Genetic counselors have specialized education in medical genetics and counseling to guide and support patients seeking more information about how inherited diseases and conditions might affect them or their families. Genetic counseling often includes a detailed review of a family’s medical history, discussion of how diseases are passed on in families, education about genetics, and counseling about genetic testing options.
View a comprehensive list of the genetic conditions we have seen so far at the Community Health Clinic and for which we provide genetic counseling. The list is constantly growing!
Why might you meet with a genetic counselor?

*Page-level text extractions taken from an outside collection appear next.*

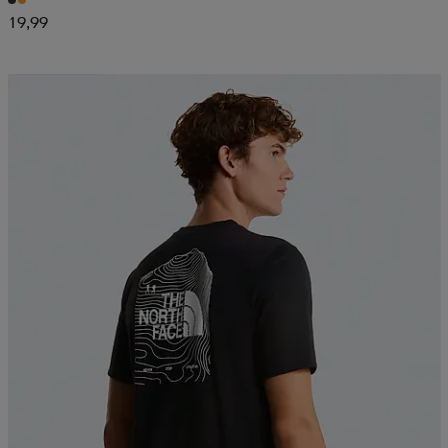
19,99
Kampanja -25%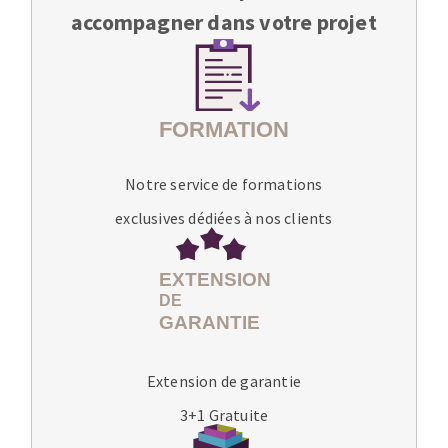
accompagner dans votre projet
Notre service de formations
exclusives dédiées à nos clients
Extension de garantie
3+1 Gratuite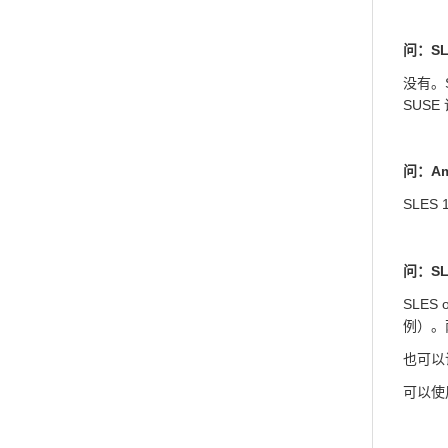
问：S
没有。S
SUSE
问：Am
SLES
问：SL
SLE
例）。
也可以
可以使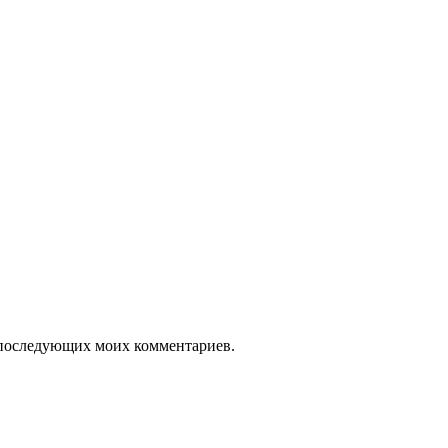
ля последующих моих комментариев.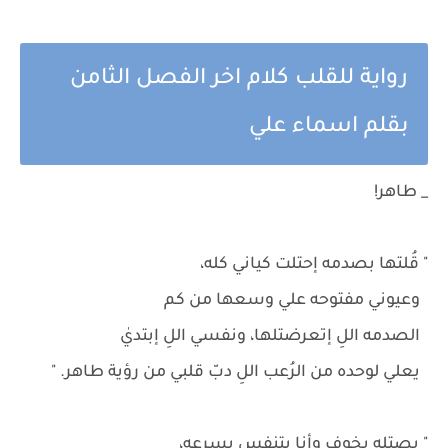
رواية للقلب كلام اخر الفصل الثامن
بقلم اسماء علي
_ طاهر!
" قُلتها بصدمه إحتلت كياني كله،
وعيوني مفتوحه علي وسعها من كم
الصدمه اللِ إتعرضتلها، ونفسي اللِ إبتديٰ
يعلي لوحده من الرُعب اللِ دبّ قلبي من رؤية طاهر. "
" بصتله بخوف وأنا بتنفس بسرعه،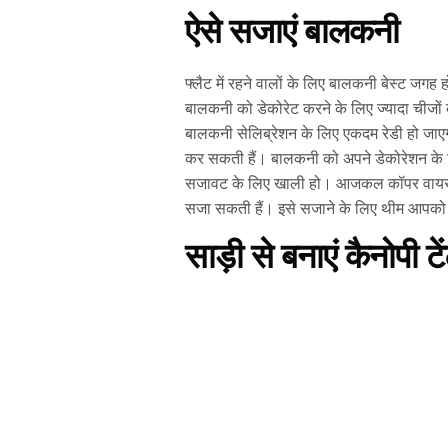
ऐसे सजाएं बालकनी
फ्लैट में रहने वालों के लिए बालकनी बेस्ट जगह
बालकनी को डेकोरेट करने के लिए ज्यादा चीजो
बालकनी सेलिब्रेशन के लिए एकदम रेडी हो जाए
कर सकती हैं। बालकनी को अपने डेकोरेशन के 
सजावट के लिए खाली हो। आजकल कॉपर वायर से बन
सजा सकती हैं। इसे सजाने के लिए थीम आपको 
साड़ी से बनाएं कैनोपी टे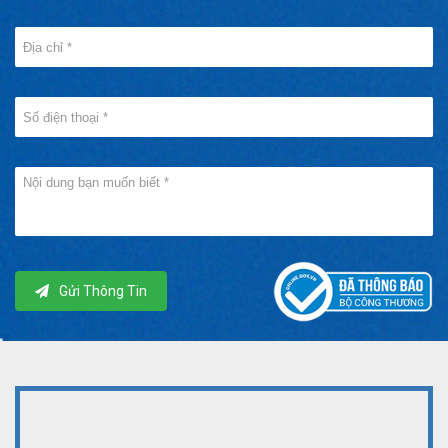
Gửi Thông Tin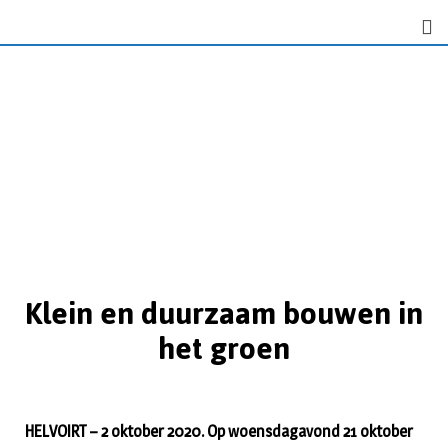
Klein en duurzaam bouwen in
het groen
HELVOIRT – 2 oktober 2020. Op woensdagavond 21 oktober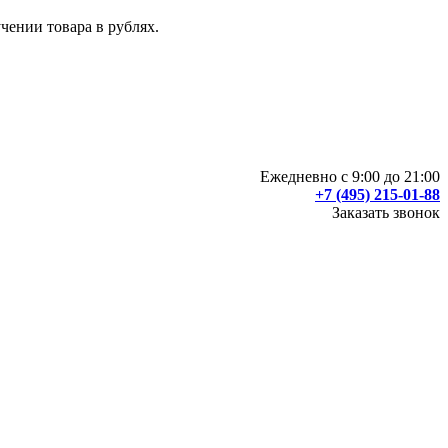
чении товара в рублях.
Ежедневно с 9:00 до 21:00
+7 (495) 215-01-88
Заказать звонок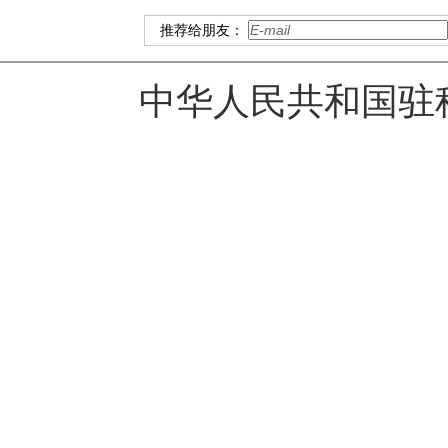
推荐给朋友：
中华人民共和国驻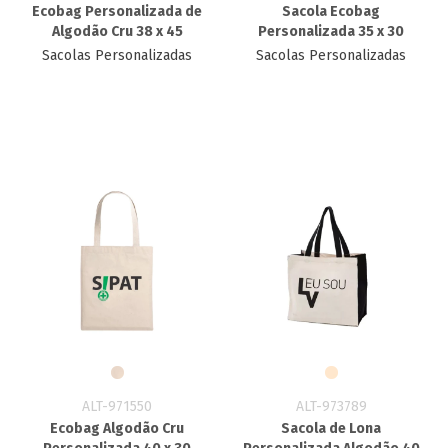
Ecobag Personalizada​ de
Sacola Ecobag
Algodão Cru 38 x 45
Personalizada​ 35 x 30
Sacolas Personalizadas
Sacolas Personalizadas
ALT-971550
ALT-973789
Ecobag Algodão Cru
Sacola de Lona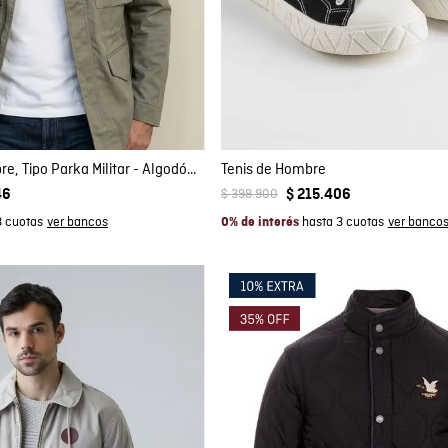
mpra rápida
Compra rápida
GAR AL CARRITO
AGREGAR AL CARRITO
M
L
XL
XXL
39
40
41
Chaqueta de Hombre, Tipo Parka Militar - Algodón + Elastano
Tenis de Hombre
$
398
.
900
46
$
215
.
406
3 cuotas
hasta 3 cuotas
0% de interés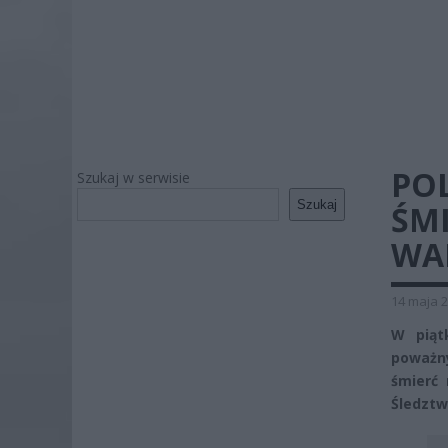
POL
Szukaj w serwisie
Szukaj
ŚM
WA
14 maja 2
W piąt
poważn
śmierć 
Śledztw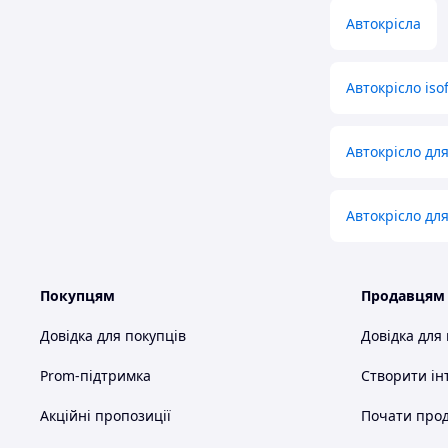
Автокрісла
Автокрісло isof
Автокрісло для
Автокрісло для
Покупцям
Продавцям
Довідка для покупців
Довідка для
Prom-підтримка
Створити ін
Акційні пропозиції
Почати прод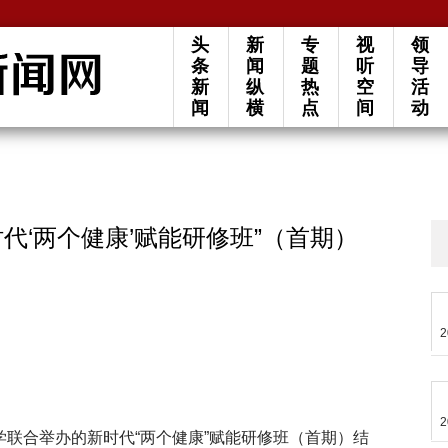
头
新
专
视
领
条
闻
题
听
导
新
纵
热
空
活
闻
横
点
间
动
代‘两个健康’赋能研修班”（首期）
2
2
学联合举办的新时代“两个健康”赋能研修班（首期）结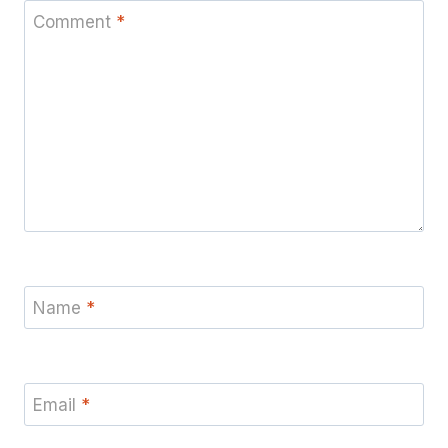
Comment
*
Name
*
Email
*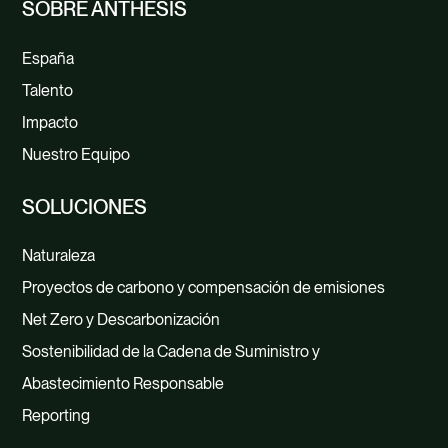
SOBRE ANTHESIS
España
Talento
Impacto
Nuestro Equipo
SOLUCIONES
Naturaleza
Proyectos de carbono y compensación de emisiones
Net Zero y Descarbonización
Sostenibilidad de la Cadena de Suministro y
Abastecimiento Responsable
Reporting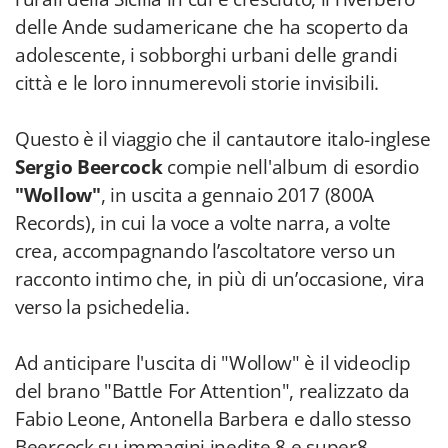
delle Ande sudamericane che ha scoperto da
adolescente, i sobborghi urbani delle grandi
città e le loro innumerevoli storie invisibili.
Questo è il viaggio che il cantautore italo-inglese
Sergio Beercock
compie nell'album di esordio
"Wollow"
, in uscita a gennaio 2017 (800A
Records), in cui la voce a volte narra, a volte
crea, accompagnando l’ascoltatore verso un
racconto intimo che, in più di un’occasione, vira
verso la psichedelia.
Ad anticipare l'uscita di "Wollow" è il videoclip
del brano "Battle For Attention", realizzato da
Fabio Leone, Antonella Barbera e dallo stesso
Beercock su immagini inedite 8 e super8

Some of the reasons you may have genetic counseling at the CHC include:
To learn more about a genetic condition that is in your family and your chance to have that condition
For an initial intake and review of your family and medical history if it is suspected that you might have a genetic condition
To discuss the different types of genetic tests that are available and what you can learn from them
To review results from a genetic test and what they may mean for you and your family
To receive psychological support when a genetic diagnosis is made in you or your family member
Learn more about genetic counseling here
What happens during a genetic counseling appointment?
During your meeting, the genetic counselor will:
Ask about your family history and draw a family tree/pedigree
Review your medical/health history
Provide explanations about genetics and genetic conditions
Discuss possible options for genetic testing OR review results if testing has already been performed
Provide emotional support during what can sometimes be a challenging time
Offer resources and advocacy for more information
Our genetic counselor, Nicole, explaining genetic testing options to a couple interested in carrier screening
Carrier screening
Carrier screening is a common reason why patients have genetic counseling at the CHC. Carrier screening is used to identify people who carry one copy of a gene mutation that, when present in two copies, causes a genetic disorder. Carrier screening is offered to individuals who have a family history of a genetic disorder and to people in certain ethnic groups with an increased risk of specific genetic conditions.
If both parents have carrier screening, the test can provide information about a couple's risk of having a child with a genetic condition.